A blaze roughly fifteen hundred miles away is burning a little too close to home for some Redhawk families.
“I know that there is some damage to my apartment, but it’s still standing,” 2021 graduate Lily Young said. “I think a lot of the houses on my street are completely destroyed.”
On Dec. 9, the Franklin Fire broke out scorching across Malibu burning over 4,000 acres. Not even a month later the Palisades Fire erupted, exploding across Los Angeles followed by the Eaton and Hurst fires on Jan. 7. As of Wednesday, these fires have burned roughly 40,500 acres, destroyed more than 15,700 structures, and left 28 people dead according to Cal Fire.

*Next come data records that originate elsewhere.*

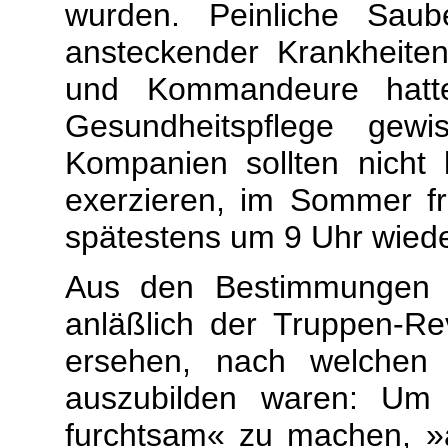
wurden. Peinliche Saub
ansteckender Krankheiten
und Kommandeure hatte
Gesundheitspflege gewi
Kompanien sollten nicht 
exerzieren, im Sommer fr
spätestens um 9 Uhr wiede
Aus den Bestimmungen 
anläßlich der Truppen-Re
ersehen, nach welchen 
auszubilden waren: Um n
furchtsam« zu machen, »a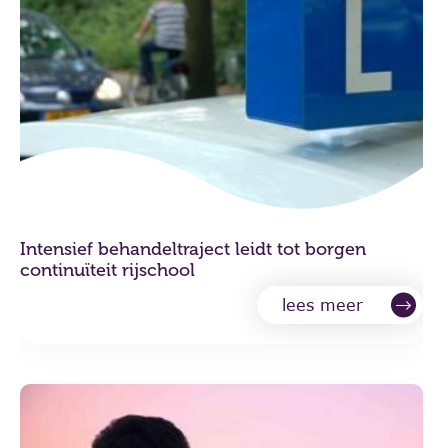
Intensief behandeltraject leidt tot borgen
continuïteit rijschool
lees meer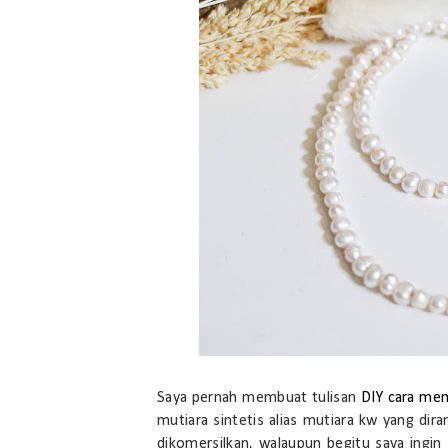
Saya pernah membuat tulisan
DIY cara me
mutiara sintetis alias mutiara kw yang dir
dikomersilkan, walaupun begitu saya ingin 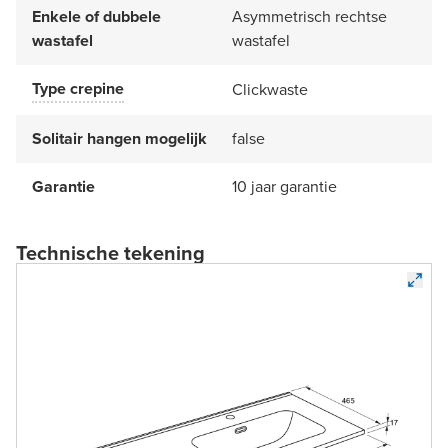
Enkele of dubbele
Asymmetrisch rechtse
wastafel
wastafel
Type crepine
Clickwaste
Solitair hangen mogelijk
false
Garantie
10 jaar garantie
Technische tekening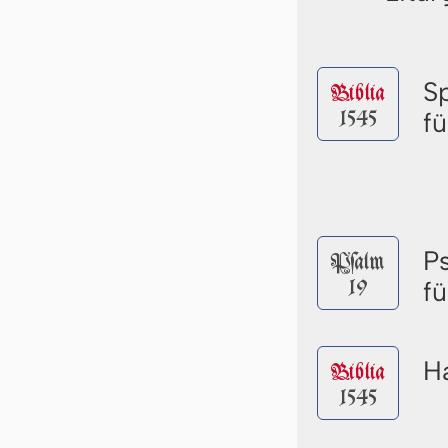
S
Biblia
1545
f
P
Pſalm
19
f
Ha
Biblia
1545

Young is currently a senior at Pepperdine studying international business having graduated from Liberty in 2021. Young has been back home in Texas during the duration of the fires, but the lingering thoughts of her apartment’s condition have been racking her brain.
“It’s been kind of hard because I don’t know if I have, like, power at my apartment,” Young said. “I don’t know if I have hot water. I don’t know if I can even get there, if the roads are closed and there’s not really anyone to tell me, because, like, my neighbors and my landlord haven’t been able to drive over there, and if they are, they don’t have service to text me. So that’s been kind of hard.”
Young’s younger sister sophomore Anna Young currently still attends Liberty and has mentally felt the impact of the fires too.
“When we first, like, heard about the fires happening, we were having to track them on a website or something,” Anna said. “Her apartment was in the evacuation zone, [but] we weren’t able to get any info on it. The people she nannies for live in the Palisades, which got the worst of it. So it’s a lot of stress; is she going to have a job when she goes back?”
Midterms at Pepperdine were canceled due to the looming flames as well as classes. While classes at the campus have now resumed, the fire is yet to be fully extinguished.
For most people, the fires are limited to the phone or tv screens, but some Texas firefighters have been deployed to help the LA community..
“Texans know all too well the devastation wildfires can cause to our communities, and our country is stronger when we come together in times of crisis,” Governor Greg Abbott said in a press release. “I directed the Texas Division of Emergency Management to deploy firefighters, fire engines, and firefighting equipment to help our fellow Americans battle these wildfires.”